The divergence between Democrats who support abortion rights and Republicans who don’t has grown from 28 to 36 points in the four years since the organization conducted a similar survey. About one-fifth of Americans said a political candidate’s abortion stance can be a dealbreaker if it is out of line with their own views.
While PRRI has not regularly asked about abortion being a litmus test voting issue, Gallup has asked the same question, including this past May. That polling organization found 29 percent of adults saying they would vote only for a candidate who shares their views on abortion, up from 20 percent in 2016 and from 16 percent in 2007.
Democrats and Republicans surveyed were more likely than independents to say they would vote only for a candidate who shares their views. Among Democrats, 25 percent who believe abortion should be legal said they would vote only for a candidate who shares those views. Among Republicans, 34 percent who think abortion should be illegal would vote only for a candidate who shares their view.
The PRRI survey found slightly lower support for legal abortion, at 54 percent, than a Post-ABC poll this summer, which found 60 percent saying abortion should be legal in most or all cases. The lack of change over time contrasts with the Post-ABC poll and others showing growing support for abortion rights in recent years.
Despite majority support for abortion access in general, the PRRI poll finds fewer than four in 10 Americans in any state saying abortion should always be legal. Overall, 23 percent of Americans say abortion should be legal in all cases, peaking at 36 percent in Vermont.
The PRRI survey also provides a window into how Americans may view recent efforts by the Trump administration, for instance, to roll back the Affordable Care Act’s mandate that insurers cover the costs of birth control and defund Planned Parenthood. The administration also recently announced new rules barring groups that provide abortions or abortion referrals from participating in a federal family planning program.
The PRRI survey found that 77 percent of participants believe government programs, such as Medicaid, should cover the costs of birth control. A smaller percentage, 46 percent, supports covering abortion services, while 48 percent oppose paying for those.

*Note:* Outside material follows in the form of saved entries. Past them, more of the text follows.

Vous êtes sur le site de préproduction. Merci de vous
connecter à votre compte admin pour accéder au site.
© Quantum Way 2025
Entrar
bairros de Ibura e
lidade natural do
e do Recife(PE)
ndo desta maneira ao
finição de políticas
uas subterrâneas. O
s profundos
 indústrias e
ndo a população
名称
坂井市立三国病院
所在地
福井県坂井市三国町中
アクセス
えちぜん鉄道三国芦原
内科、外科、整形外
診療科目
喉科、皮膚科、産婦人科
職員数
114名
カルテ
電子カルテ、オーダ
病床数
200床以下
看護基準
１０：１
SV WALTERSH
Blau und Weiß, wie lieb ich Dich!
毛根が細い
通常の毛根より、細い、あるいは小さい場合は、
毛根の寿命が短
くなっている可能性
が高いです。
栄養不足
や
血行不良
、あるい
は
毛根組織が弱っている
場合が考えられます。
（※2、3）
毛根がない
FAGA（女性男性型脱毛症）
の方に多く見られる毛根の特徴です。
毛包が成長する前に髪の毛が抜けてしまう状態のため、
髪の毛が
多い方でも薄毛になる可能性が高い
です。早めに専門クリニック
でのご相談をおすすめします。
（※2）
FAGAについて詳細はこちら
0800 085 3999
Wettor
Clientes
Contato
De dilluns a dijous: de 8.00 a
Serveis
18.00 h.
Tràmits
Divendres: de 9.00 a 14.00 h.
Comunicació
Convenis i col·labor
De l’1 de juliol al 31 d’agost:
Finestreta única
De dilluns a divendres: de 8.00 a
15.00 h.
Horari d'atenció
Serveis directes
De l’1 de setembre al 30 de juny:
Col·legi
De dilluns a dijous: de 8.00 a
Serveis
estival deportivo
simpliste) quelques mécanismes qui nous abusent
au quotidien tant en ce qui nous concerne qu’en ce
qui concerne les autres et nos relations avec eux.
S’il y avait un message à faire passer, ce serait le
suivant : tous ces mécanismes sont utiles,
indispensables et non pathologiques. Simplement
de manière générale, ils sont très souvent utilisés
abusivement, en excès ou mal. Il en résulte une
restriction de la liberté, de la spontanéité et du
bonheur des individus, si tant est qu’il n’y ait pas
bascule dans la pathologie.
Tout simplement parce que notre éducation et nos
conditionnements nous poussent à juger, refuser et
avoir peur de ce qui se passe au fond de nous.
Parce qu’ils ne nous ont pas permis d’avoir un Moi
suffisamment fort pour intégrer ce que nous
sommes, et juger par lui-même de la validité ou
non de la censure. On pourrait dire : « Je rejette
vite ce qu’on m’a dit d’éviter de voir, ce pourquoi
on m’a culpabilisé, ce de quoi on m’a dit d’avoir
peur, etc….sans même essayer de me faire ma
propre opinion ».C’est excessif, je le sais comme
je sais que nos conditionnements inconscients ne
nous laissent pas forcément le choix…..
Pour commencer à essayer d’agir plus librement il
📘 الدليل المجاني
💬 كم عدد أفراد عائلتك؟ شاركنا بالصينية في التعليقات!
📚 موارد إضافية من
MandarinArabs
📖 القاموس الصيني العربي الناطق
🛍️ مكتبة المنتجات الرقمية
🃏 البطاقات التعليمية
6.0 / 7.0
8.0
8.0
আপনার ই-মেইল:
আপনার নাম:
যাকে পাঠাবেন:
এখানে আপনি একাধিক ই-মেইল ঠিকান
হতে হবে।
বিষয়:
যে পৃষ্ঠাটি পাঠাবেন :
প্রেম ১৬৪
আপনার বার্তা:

The survey also shows how much attitudes differ within ethnic or religious groups. U.S.-born Hispanics, for instance, are far more supportive of legal abortion, compared to Hispanic people born elsewhere — with 59 percent of Hispanics born in the U.S. aside from Puerto Rico believing it should be allowed in most or all cases, versus 41 percent of those born in Puerto Rico, and 33 percent of those born elsewhere.
The new survey also provided details about how religious differences play out: White and Hispanic evangelical Protestants oppose legal abortion at almost the same levels. Black evangelical Protestants support abortion with a narrow 51 percent majority but nonevangelical Protestants support it at 67 percent. White Catholics are narrowly supportive of legal abortion.
The survey was conducted from January through December 2018 among a random national sample of U.S. adults reached by cellphone and landlines. The margin of sampling error for national results on abortion’s legality is 0.5 percentage points; state sample sizes range from 104 to 4,200 with error margins ranging from two to 11.5 percentage points.